Open nukes opened 3 years ago
Nope I haven't tried. But I am planning to do.
Hi any update on this ? I try this idea. but the result is not good.I use fullband stft + subband stft + mel + adv loss combination and the predicted wave has artifact in a specific frequency bin. After 400K step, this artifact still does not disappear. I want to know if you still meet the same issue and whether you still use the mel loss as part of the generator loss ?
@nukes I trained it around 1 M and these artefacts band disappeared around 800k and quality is also good.
Good news! what i obeserve is that this artifacts appears periodically . Something like disappears in 300k, then appeears in 310k. Did you observe the same pattern ? And, do you use mel loss ?

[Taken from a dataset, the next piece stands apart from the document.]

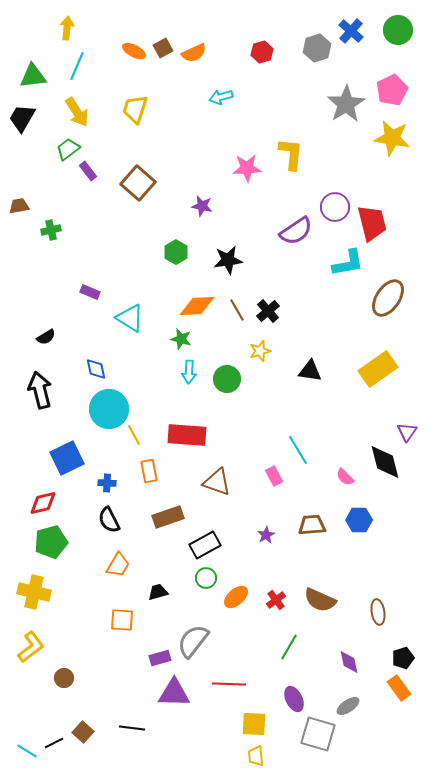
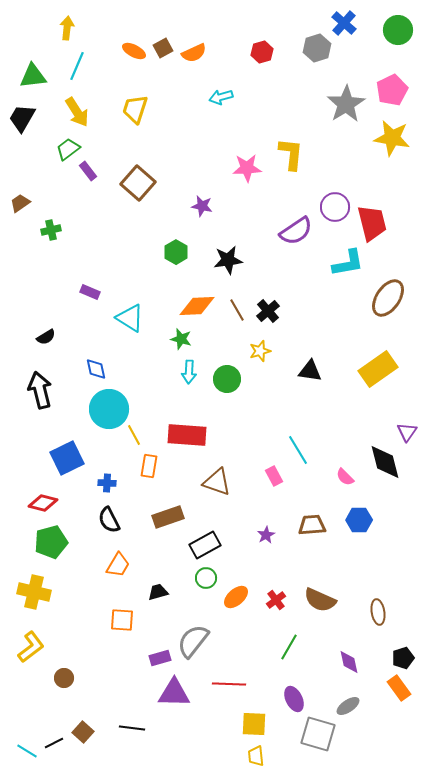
blue cross at (351, 31): moved 7 px left, 8 px up
brown trapezoid at (19, 206): moved 1 px right, 3 px up; rotated 25 degrees counterclockwise
orange rectangle at (149, 471): moved 5 px up; rotated 20 degrees clockwise
red diamond at (43, 503): rotated 28 degrees clockwise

@nukes Yes, after 800k that periodicity decreased and most of the time artifacts are less or none. Mel Loss throws an error because the generated audio exceeds the value of 1 which creates problem when we convert wav to mels for error calculation, its not often but sometimes it's throw an error mostly around 20k to 40k steps so I start training with mel loss, adv loss, STFT and sub STFT losses but around 20k when mel loss errors pops up I just comment mel loss and for remaining training I only used STFT, sub STFT losses with Adv loss.

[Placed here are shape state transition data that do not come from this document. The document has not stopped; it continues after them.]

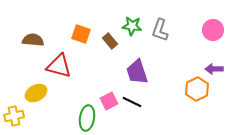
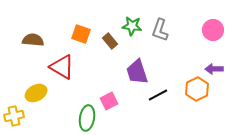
red triangle: moved 3 px right, 1 px down; rotated 16 degrees clockwise
black line: moved 26 px right, 7 px up; rotated 54 degrees counterclockwise
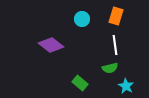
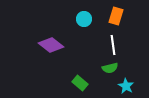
cyan circle: moved 2 px right
white line: moved 2 px left
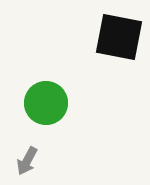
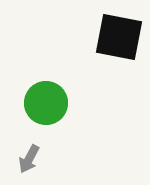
gray arrow: moved 2 px right, 2 px up
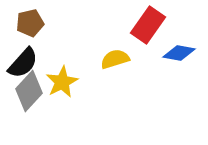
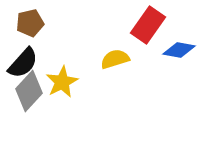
blue diamond: moved 3 px up
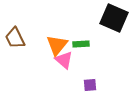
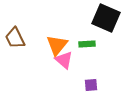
black square: moved 8 px left
green rectangle: moved 6 px right
purple square: moved 1 px right
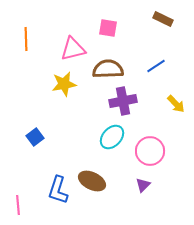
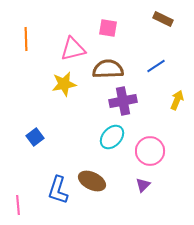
yellow arrow: moved 1 px right, 4 px up; rotated 114 degrees counterclockwise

Got it! i am still training my model and i will let you know the result once to 800k.
Also do you think it is worthy to try MultiStepLR learning rate scheduler just like mb-melgan? I saw the subband loss fluctuates dramatically while the mb-melgan learning curve is much more smooth and the periodical artifact disappears around 300k-400k.

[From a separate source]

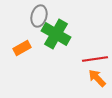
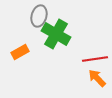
orange rectangle: moved 2 px left, 4 px down
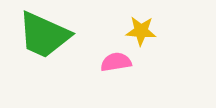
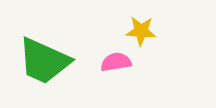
green trapezoid: moved 26 px down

@nukes Yeah I have same thought on that.
Hi i try the idea "mb-hifigan", but the result is not good. At the high-frequncy bins, the structure is quite blurry, while the org-hifigan has a much better performance at high-freq bins. did you see the see result? org-hifigan: mb-hifigan:
hi,What's the result of mb-hifigan now?Is it better now?
Hi, Did you try the idea multiband hifigan?